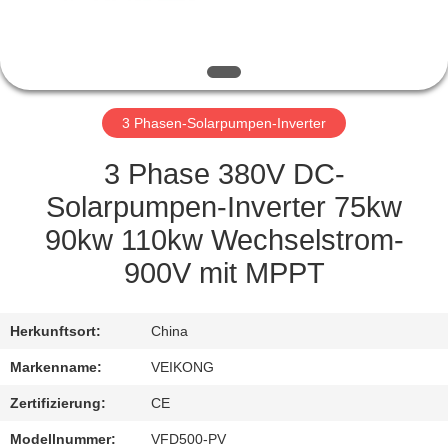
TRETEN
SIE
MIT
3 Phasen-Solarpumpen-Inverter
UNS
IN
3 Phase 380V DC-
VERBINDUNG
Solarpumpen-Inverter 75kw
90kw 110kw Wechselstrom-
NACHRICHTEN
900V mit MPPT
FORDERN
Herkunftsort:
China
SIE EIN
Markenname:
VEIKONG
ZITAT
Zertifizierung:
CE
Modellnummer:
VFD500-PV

━━━━━━━━━━

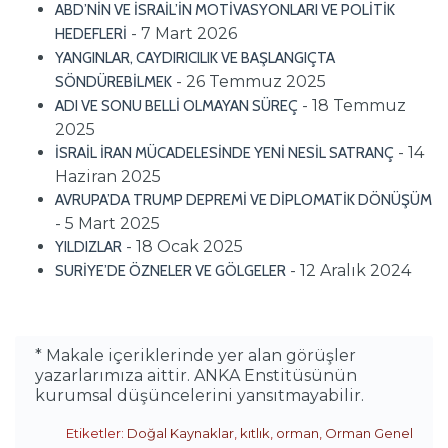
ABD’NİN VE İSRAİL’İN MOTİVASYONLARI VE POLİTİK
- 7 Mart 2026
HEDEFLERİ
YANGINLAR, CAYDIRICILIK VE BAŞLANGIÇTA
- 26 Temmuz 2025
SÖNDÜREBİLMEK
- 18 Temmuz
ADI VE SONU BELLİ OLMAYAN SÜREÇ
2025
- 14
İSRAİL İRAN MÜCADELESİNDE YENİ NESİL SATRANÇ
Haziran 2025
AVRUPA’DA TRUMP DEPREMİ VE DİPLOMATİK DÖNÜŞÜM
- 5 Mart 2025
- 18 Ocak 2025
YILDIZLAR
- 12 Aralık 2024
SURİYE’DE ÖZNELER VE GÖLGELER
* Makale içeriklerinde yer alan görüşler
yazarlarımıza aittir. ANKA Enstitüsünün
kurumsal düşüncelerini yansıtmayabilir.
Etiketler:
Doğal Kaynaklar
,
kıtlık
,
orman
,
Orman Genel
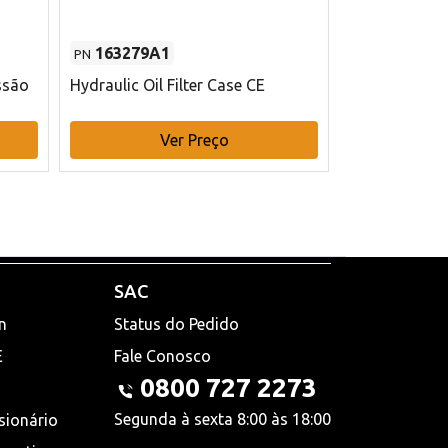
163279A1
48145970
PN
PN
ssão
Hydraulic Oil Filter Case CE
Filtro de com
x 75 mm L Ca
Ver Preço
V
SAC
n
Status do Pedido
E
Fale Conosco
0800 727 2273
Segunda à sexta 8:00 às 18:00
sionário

━━━━━━━━━━

Problem requirements: Where a line of the data above includes the string "Solarpumpen", pull it out.

The answer:
3 Phasen-Solarpumpen-Inverter
Solarpumpen-Inverter 75kw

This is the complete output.